Member-only story
Life isn’t a Bitch, the Past is
I just found out I have carpal tunnel syndrome in my right wrist. I am shocked and very upset. How in the hell does a person get this sort of thing by age 32! Even my doctor said I was very young to be getting it.
I am angry and I don’t know who at. Perhaps myself. I don’t know what I could have done to prevent getting this but obviously, I messed up somewhere. I just want a new body already. I am tired of things going wrong. Luckily, my wrist doesn’t hurt much during the day. It just goes numb at night. I imagine it will probably get worse as I age. UGH. You guys, I am UPSET!!

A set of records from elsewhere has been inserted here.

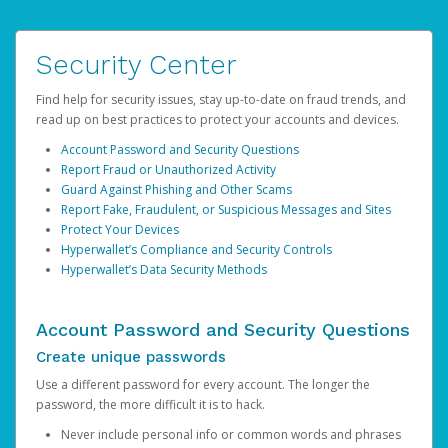
Security Center
Find help for security issues, stay up-to-date on fraud trends, and
read up on best practices to protect your accounts and devices.
Account Password and Security Questions
Report Fraud or Unauthorized Activity
Guard Against Phishing and Other Scams
Report Fake, Fraudulent, or Suspicious Messages and Sites
Protect Your Devices
Hyperwallet’s Compliance and Security Controls
Hyperwallet’s Data Security Methods
Account Password and Security Questions
Create unique passwords
Use a different password for every account. The longer the
password, the more difficult it is to hack.
Never include personal info or common words and phrases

My Dr. recommended a simple wrist surgery but the idea of it makes me cringe. Surgery-yuck. On the other hand, I am a person who wants to fix things once I know how to fix them. Maybe the surgery wouldn’t be as bad as I imagine. What pissed me off more than anything was the Doctor’s oddly chipper attitude at delivering the news to me as if he were reading off a baseball scorecard.
“Yep! You have carpal tunnel for sure.”
Oh yeah? Well, fuck you very much, sir. How about you show a shred of empathy towards the life-changing news you just delivered to me you bastard.
I thought to myself. He so cooly recommended surgery. Cutting into my body is the last thing I want anyone doing.